**Brief:** Scan the data below. Pull out each line where "fewest" occurs.

Stored data entries:
==========

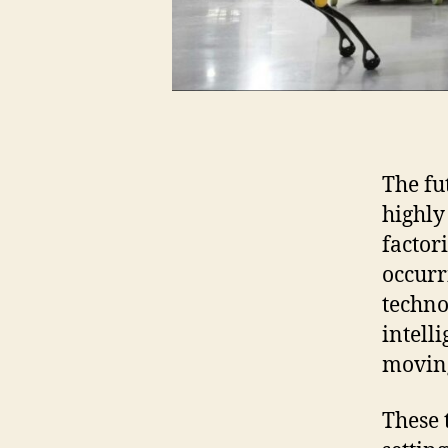
The fu
highly
factor
occurr
techno
intell
moving
These 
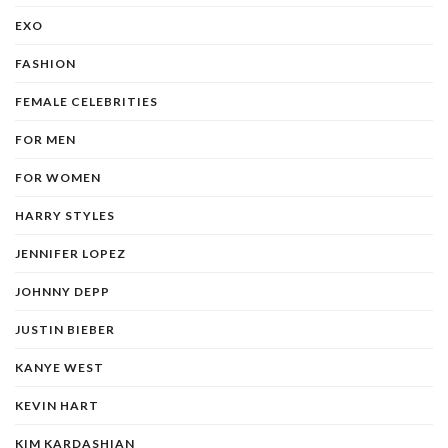
EXO
FASHION
FEMALE CELEBRITIES
FOR MEN
FOR WOMEN
HARRY STYLES
JENNIFER LOPEZ
JOHNNY DEPP
JUSTIN BIEBER
KANYE WEST
KEVIN HART
KIM KARDASHIAN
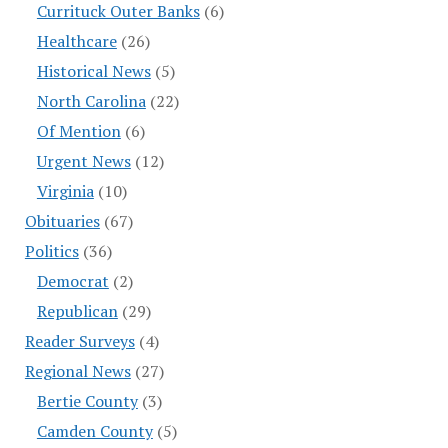
Currituck Outer Banks
(6)
Healthcare
(26)
Historical News
(5)
North Carolina
(22)
Of Mention
(6)
Urgent News
(12)
Virginia
(10)
Obituaries
(67)
Politics
(36)
Democrat
(2)
Republican
(29)
Reader Surveys
(4)
Regional News
(27)
Bertie County
(3)
Camden County
(5)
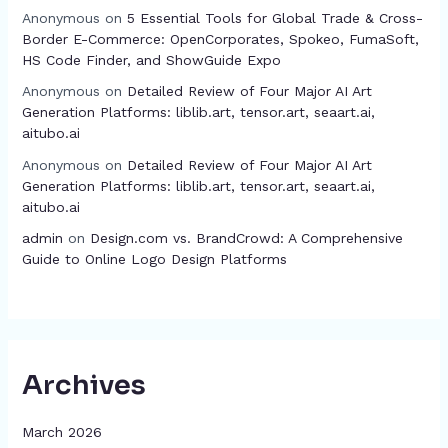
Anonymous
on
5 Essential Tools for Global Trade & Cross-
Border E-Commerce: OpenCorporates, Spokeo, FumaSoft,
HS Code Finder, and ShowGuide Expo
Anonymous
on
Detailed Review of Four Major AI Art
Generation Platforms: liblib.art, tensor.art, seaart.ai,
aitubo.ai
Anonymous
on
Detailed Review of Four Major AI Art
Generation Platforms: liblib.art, tensor.art, seaart.ai,
aitubo.ai
admin
on
Design.com vs. BrandCrowd: A Comprehensive
Guide to Online Logo Design Platforms
Archives
March 2026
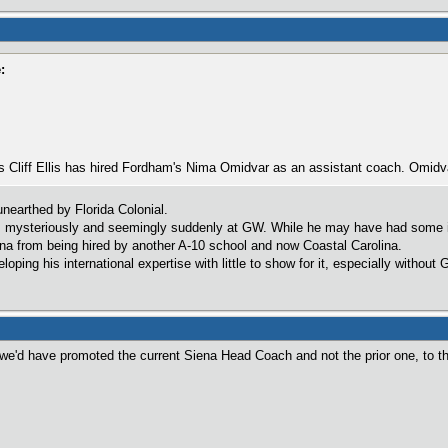
:
's Cliff Ellis has hired Fordham's Nima Omidvar as an assistant coach. Omid
unearthed by Florida Colonial.
d, mysteriously and seemingly suddenly at GW. While he may have had some iss
na from being hired by another A-10 school and now Coastal Carolina.
ping his international expertise with little to show for it, especially without 
 we'd have promoted the current Siena Head Coach and not the prior one, to t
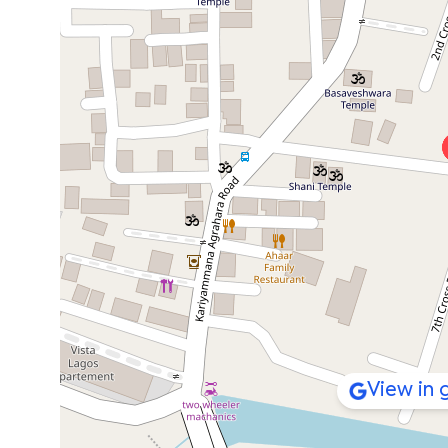
View in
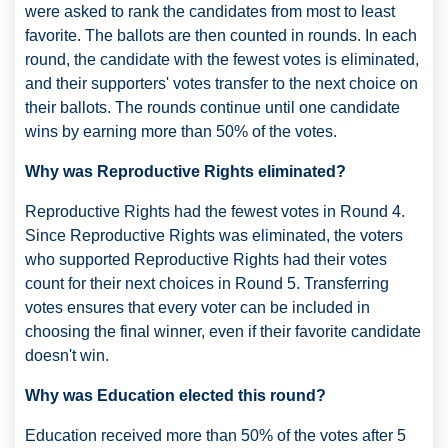
were asked to rank the candidates from most to least
favorite. The ballots are then counted in rounds. In each
round, the candidate with the fewest votes is eliminated,
and their supporters' votes transfer to the next choice on
their ballots. The rounds continue until one candidate
wins by earning more than 50% of the votes.
Why was Reproductive Rights eliminated?
Reproductive Rights had the fewest votes in Round 4.
Since Reproductive Rights was eliminated, the voters
who supported Reproductive Rights had their votes
count for their next choices in Round 5. Transferring
votes ensures that every voter can be included in
choosing the final winner, even if their favorite candidate
doesn't win.
Why was Education elected this round?
Education received more than 50% of the votes after 5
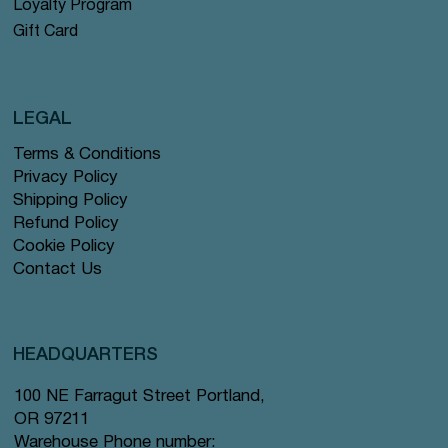
Loyalty Program
Gift Card
LEGAL
Terms & Conditions
Privacy Policy
Shipping Policy
Refund Policy
Cookie Policy
Contact Us
HEADQUARTERS
100 NE Farragut Street Portland,
OR 97211
Warehouse Phone number:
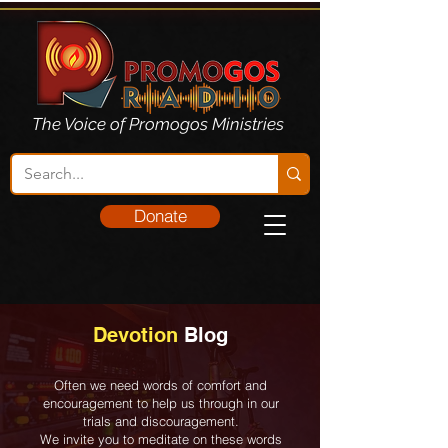
The Voice of Promogos Ministries
Donate
Devotion
Blog
Often we need words of comfort and
encouragement to help us through in our
trials and discouragement.
We invite you to meditate on these words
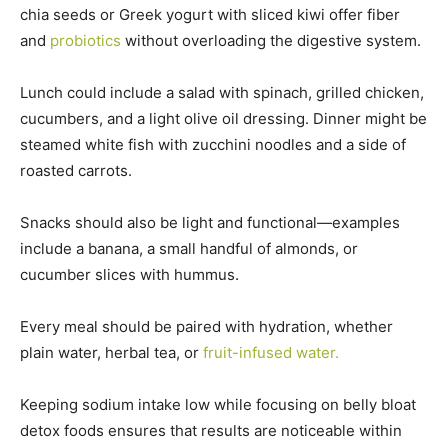
chia seeds or Greek yogurt with sliced kiwi offer fiber
and
probiotics
without overloading the digestive system.
Lunch could include a salad with spinach, grilled chicken,
cucumbers, and a light olive oil dressing. Dinner might be
steamed white fish with zucchini noodles and a side of
roasted carrots.
Snacks should also be light and functional—examples
include a banana, a small handful of almonds, or
cucumber slices with hummus.
Every meal should be paired with hydration, whether
plain water, herbal tea, or
fruit-infused water.
Keeping sodium intake low while focusing on belly bloat
detox foods ensures that results are noticeable within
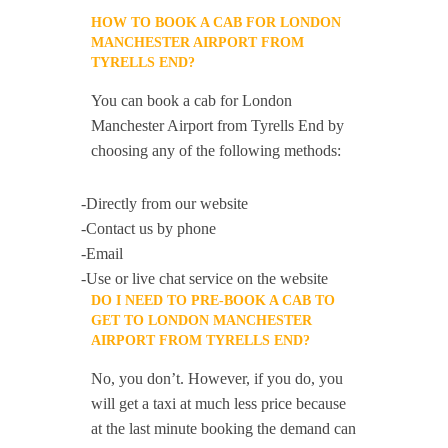
HOW TO BOOK A CAB FOR LONDON
MANCHESTER AIRPORT FROM
TYRELLS END?
You can book a cab for London
Manchester Airport from Tyrells End by
choosing any of the following methods:
-Directly from our website
-Contact us by phone
-Email
-Use or live chat service on the website
DO I NEED TO PRE-BOOK A CAB TO
GET TO LONDON MANCHESTER
AIRPORT FROM TYRELLS END?
No, you don’t. However, if you do, you
will get a taxi at much less price because
at the last minute booking the demand can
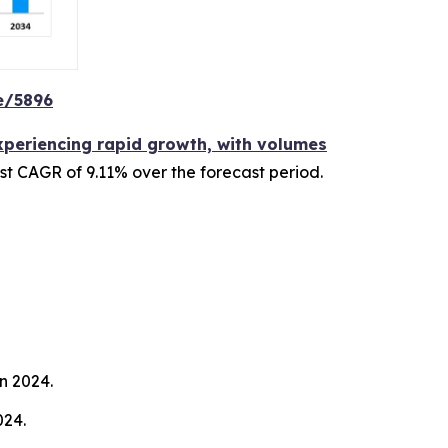
e/5896
experiencing rapid growth, with volumes
ust CAGR of 9.11% over the forecast period.
n 2024.
024.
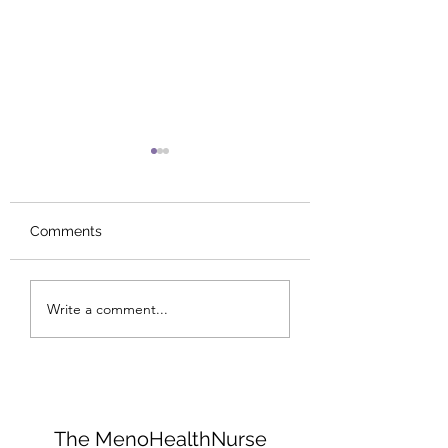
Comments
I need results...NOW!
Collagen: The Bo
Write a comment...
Glue That Holds
Everything Toge
The MenoHealthNurse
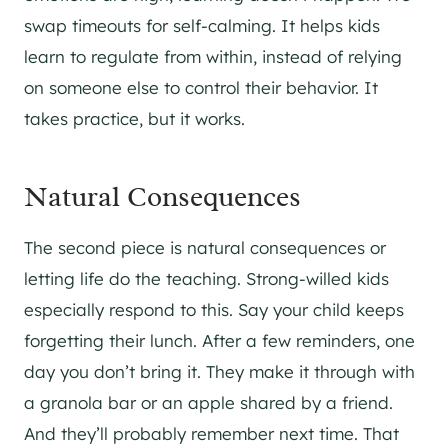
swap timeouts for self-calming. It helps kids
learn to regulate from within, instead of relying
on someone else to control their behavior. It
takes practice, but it works.
Natural Consequences
The second piece is natural consequences or
letting life do the teaching. Strong-willed kids
especially respond to this. Say your child keeps
forgetting their lunch. After a few reminders, one
day you don’t bring it. They make it through with
a granola bar or an apple shared by a friend.
And they’ll probably remember next time. That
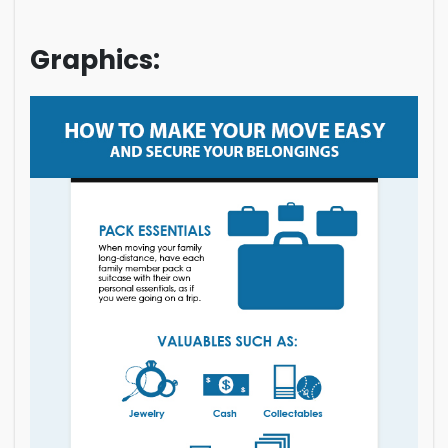
Graphics:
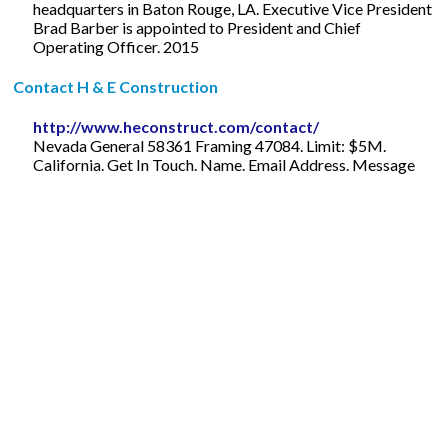
headquarters in Baton Rouge, LA. Executive Vice President
Brad Barber is appointed to President and Chief
Operating Officer. 2015
Contact H & E Construction
http://www.heconstruct.com/contact/
Nevada General 58361 Framing 47084. Limit: $5M.
California. Get In Touch. Name. Email Address. Message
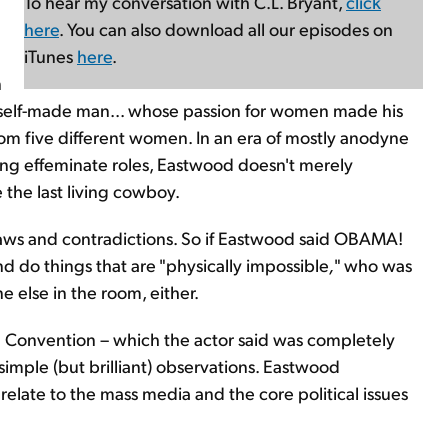
To hear my conversation with C.L. Bryant,
click
here
. You can also download all our episodes on
iTunes
here
.
n
c, self-made man... whose passion for women made his
rom five different women. In an era of mostly anodyne
ing effeminate roles, Eastwood doesn't merely
e the last living cowboy.
laws and contradictions. So if Eastwood said OBAMA!
and do things that are "physically impossible
,
" who was
 else in the room, either.
 Convention – which the actor said was completely
imple (but brilliant) observations. Eastwood
elate to the mass media and the core political issues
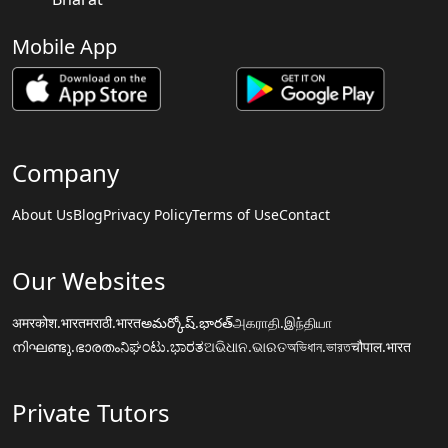
Mobile App
Company
About Us
Blog
Privacy Policy
Terms of Use
Contact
Our Websites
अमरकोश.भारत
मराठी.भारत
అమర్కోష్.భారత్
அகராதி.இந்தியா
നിഘണ്ടു.ഭാരതം
ನಿಘಂಟು.ಭಾರತ
ଅଭିଧାନ.ଭାରତ
অভিধান.ভারত
चौपाल.भारत
Private Tutors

==========

**Result for this exercise:**
round, the candidate with the fewest votes is eliminated,
Reproductive Rights had the fewest votes in Round 4.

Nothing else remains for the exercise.